Minin, Kirill A., Zhmurov, Artem, Marx, Kenneth A., Purohit, Prashant K., Barsegov, Valeri
Journal of the American Chemical Society 2017 v.139 no.45 pp. 16168-16177
biocompatible materials, chemotaxis, fibrin, myosin, phase transition, phenylalanine, plastic deformation, plasticity, polypeptides, strength (mechanics), topology, vimentin
We carried out dynamic force manipulations in silico on a variety of coiled-coil protein fragments from myosin, chemotaxis receptor, vimentin, fibrin, and phenylalanine zippers that vary in size and topology of their α-helical packing. When stretched along the superhelical axis, all superhelices show elastic, plastic, and inelastic elongation regimes and undergo a dynamic transition from the α-helices to the β-sheets, which marks the onset of plastic deformation.

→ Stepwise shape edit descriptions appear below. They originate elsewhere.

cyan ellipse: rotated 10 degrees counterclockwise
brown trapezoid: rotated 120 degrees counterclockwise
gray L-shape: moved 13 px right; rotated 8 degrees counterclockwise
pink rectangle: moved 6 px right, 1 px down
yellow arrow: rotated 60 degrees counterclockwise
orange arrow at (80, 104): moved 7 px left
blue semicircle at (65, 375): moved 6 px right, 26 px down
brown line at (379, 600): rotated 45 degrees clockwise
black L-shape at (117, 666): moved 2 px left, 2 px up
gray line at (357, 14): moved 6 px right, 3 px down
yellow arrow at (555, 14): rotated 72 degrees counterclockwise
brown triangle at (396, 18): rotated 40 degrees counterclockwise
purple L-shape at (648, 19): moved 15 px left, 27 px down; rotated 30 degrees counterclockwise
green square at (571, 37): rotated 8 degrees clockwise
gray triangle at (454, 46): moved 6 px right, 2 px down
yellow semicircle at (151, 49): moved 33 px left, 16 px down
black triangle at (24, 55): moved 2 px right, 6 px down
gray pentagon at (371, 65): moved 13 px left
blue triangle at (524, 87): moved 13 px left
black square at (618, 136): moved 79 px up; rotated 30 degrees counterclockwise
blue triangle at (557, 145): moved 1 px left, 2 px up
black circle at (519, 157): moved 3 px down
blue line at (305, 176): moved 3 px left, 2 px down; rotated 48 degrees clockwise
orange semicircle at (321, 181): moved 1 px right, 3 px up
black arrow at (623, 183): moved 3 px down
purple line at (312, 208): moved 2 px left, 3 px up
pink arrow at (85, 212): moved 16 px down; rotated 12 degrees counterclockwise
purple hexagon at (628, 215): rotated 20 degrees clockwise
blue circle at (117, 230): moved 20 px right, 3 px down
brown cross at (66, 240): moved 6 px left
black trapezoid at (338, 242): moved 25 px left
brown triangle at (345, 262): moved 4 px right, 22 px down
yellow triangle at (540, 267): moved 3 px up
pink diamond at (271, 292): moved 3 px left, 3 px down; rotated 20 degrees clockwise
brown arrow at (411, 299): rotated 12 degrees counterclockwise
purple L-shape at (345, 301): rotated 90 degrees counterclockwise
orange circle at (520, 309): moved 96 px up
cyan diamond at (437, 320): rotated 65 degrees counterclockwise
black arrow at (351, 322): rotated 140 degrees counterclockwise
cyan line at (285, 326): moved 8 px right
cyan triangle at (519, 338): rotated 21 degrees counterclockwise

Using the Abeyaratne-Knowles formulation of phase transitions, we developed a new theoretical methodology to model mechanical and kinetic properties of protein coiled-coils under mechanical nonequilibrium conditions and to map out their energy landscapes. The theory was successfully validated by comparing the simulated and theoretical force-strain spectra. We derived the scaling laws for the elastic force and the force for α-to-β transition, which can be used to understand natural proteins’ properties as well as to rationally design novel biomaterials of required mechanical strength with desired balance between stiffness and plasticity.